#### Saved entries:
────────────────────────────────────────

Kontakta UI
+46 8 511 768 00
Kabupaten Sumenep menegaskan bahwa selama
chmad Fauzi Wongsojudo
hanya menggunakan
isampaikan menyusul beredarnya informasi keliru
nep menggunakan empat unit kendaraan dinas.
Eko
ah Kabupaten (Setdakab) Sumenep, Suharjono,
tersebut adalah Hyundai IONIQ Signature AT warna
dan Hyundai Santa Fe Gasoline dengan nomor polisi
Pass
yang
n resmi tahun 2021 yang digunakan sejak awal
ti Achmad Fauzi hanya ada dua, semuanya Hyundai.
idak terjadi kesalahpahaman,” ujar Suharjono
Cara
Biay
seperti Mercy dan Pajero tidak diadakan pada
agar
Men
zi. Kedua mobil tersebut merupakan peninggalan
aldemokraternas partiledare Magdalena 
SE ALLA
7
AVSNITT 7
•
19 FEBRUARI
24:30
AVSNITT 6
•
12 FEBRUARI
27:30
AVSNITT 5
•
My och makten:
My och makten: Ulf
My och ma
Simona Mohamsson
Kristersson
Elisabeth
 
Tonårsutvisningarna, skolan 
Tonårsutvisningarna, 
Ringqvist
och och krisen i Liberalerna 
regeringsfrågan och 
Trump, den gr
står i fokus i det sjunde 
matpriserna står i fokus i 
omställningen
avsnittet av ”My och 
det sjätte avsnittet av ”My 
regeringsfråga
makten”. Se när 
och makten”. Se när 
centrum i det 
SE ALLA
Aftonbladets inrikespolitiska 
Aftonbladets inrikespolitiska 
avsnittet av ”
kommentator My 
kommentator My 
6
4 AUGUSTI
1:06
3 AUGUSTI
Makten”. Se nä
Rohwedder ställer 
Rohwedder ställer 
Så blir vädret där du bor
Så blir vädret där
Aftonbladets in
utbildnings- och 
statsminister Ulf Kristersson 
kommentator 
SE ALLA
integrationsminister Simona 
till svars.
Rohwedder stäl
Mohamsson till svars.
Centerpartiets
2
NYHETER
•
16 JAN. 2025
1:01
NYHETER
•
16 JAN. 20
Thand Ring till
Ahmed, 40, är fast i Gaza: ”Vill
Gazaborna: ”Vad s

────────────────────────────────────────

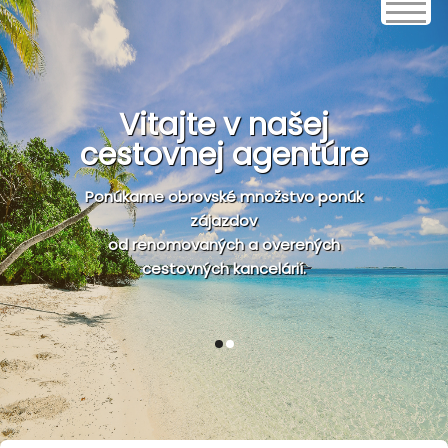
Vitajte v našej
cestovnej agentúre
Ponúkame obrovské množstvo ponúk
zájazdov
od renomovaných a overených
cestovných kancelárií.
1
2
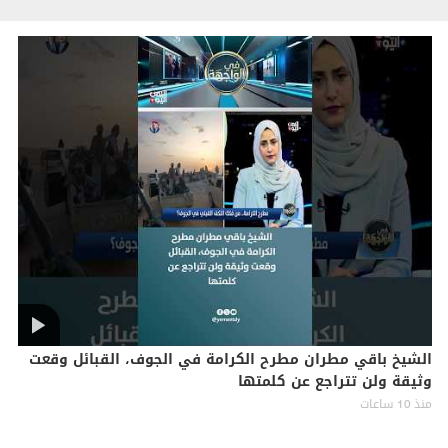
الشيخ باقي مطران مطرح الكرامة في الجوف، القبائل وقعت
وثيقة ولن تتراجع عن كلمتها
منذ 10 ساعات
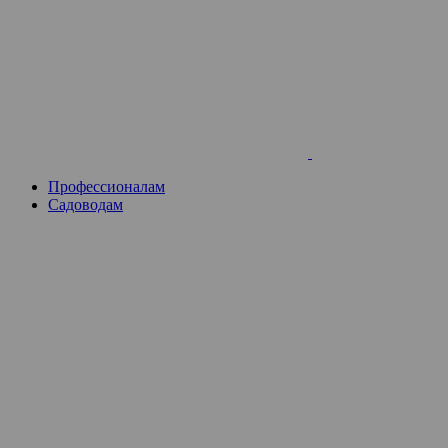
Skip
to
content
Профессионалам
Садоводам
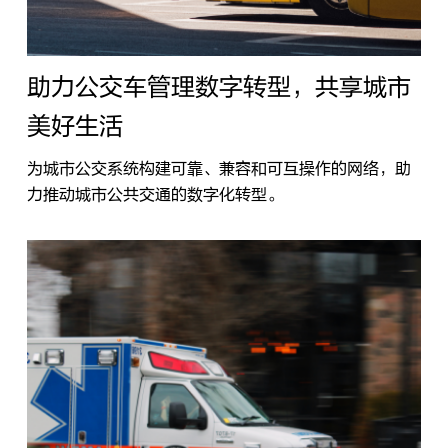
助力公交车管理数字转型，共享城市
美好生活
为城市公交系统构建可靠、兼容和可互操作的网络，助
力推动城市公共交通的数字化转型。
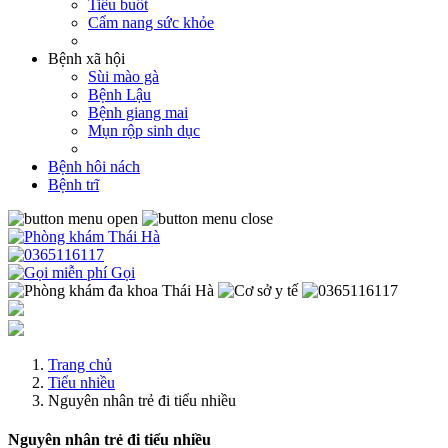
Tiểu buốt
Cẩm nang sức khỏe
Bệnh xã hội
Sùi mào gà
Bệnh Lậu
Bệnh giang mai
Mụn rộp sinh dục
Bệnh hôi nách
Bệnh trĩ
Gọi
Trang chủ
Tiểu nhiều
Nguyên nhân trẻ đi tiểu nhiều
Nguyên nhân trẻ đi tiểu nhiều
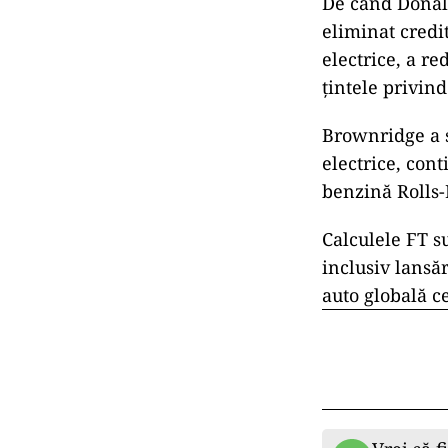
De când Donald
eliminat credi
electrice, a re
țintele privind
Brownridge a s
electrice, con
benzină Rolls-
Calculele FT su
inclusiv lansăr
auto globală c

────────────────────────────────────────

#### Assignment:
Determine the number of lines in the entries that contain the word "hanya". Give that number and nothing more.

#### Solution:
2